A short walk from Torvehallerne is the old city centre and King Christian IV's Round Tower. And at its base is Den Økologiske Pølsemand (the organic hotdog man), a funny little food truck which was recently voted the top place to eat in Copenhagen by readers of Danish newspaper Politiken. After testing the theory myself I'm totally behind that call. Døp's excellent free-range pork sausages are tucked into linseed sourdough rolls, topped with remoulade, pickles and mustard, and they really are that good. Just ask Carl.
To follow some classic Danish street food we went straight to the classic Danish beverage, or rather its source. The Carlsberg Brewery was home base for Copenhagen Cooking all weekend. Saturday it hosted Nordic Taste, a mini food festival with a presence from most of the city's top restaurants plus a selection from Sweden too. Noma's Nordic Food Lab was running porridge making classes and the Swedish bakery Soderberg & Sara were selling incredible bread, pastries and preserves, plus the first issue of the almost painfully cool international food and design magazine; Fool.

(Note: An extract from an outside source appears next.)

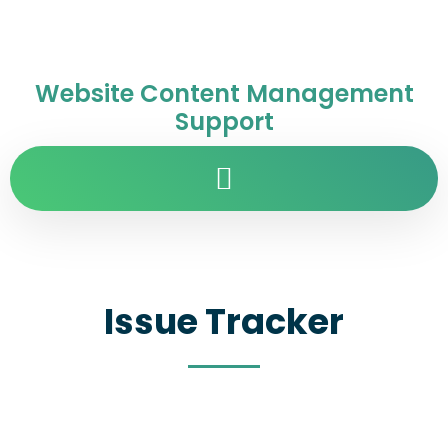
Website Content Management
Support
Issue Tracker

Yesterday the very lovely Heather Nissen took me for a Sunday drive north of Copenhagen. We stopped to enjoy the fleeting sun on the coast near Klampenborg and walked past the Charlottenlund Sobad swimming club (below), which asks its members to swim naked all year round, even in the middle of winter when they must break the ice before jumping in to do their laps. Oh my god. Then we drove a little further north for lunch at Restaurant Sletten, a flash seaside restaurant in a pretty little fishermans' village. Sitting in their beautiful dining room just by the marina, we watched weather change a good three times and felt a bit bad for the army of blond children in sailing school, battling sheets of rain only to dry off two minutes later in warm sunshine before being blasted along again by more strong wind.
Louisiana Museum of Modern art, described my many as the most beautiful gallery in the world. The New Nordic exhibition on culture and architecture across Scandinavia was terrific and of course the cafe right on the peninsula, design shop and sculpture gardens all very impressive. I could have happily stayed here all day but Heather whizzed me off again to finish the afternoon with a private tour of Frederiksborg Castle's rooms and galleries. My highlight was the portait collection spanning from 1500-2012 and a stunner of ‘our Mary’.
To finish the day Heather and I had an early dinner at Søllerød Kro, a very elegant, 15th century country inn turned Michelin-starred restaurant. We started with little pots of Jerusalem Artichoke panna cotta, shredded crab meat and then caviar and champagne. It was all very fancy.
And I think it's safe to say I won't be eating and drinking like that again for a long time. Tomorrow it's back home to early dinners with the kids, scrambled eggs all over the floor and packing school lunches. And actually I can't wait. It's been an incredible few days but being so far away from the kids and Tim is beginning to feel a bit strange. For now though, I'll dig deep...pull out my rented bike one last time and head out to meet Katrine for a day in her trendy neighbourhood, Nørrebro.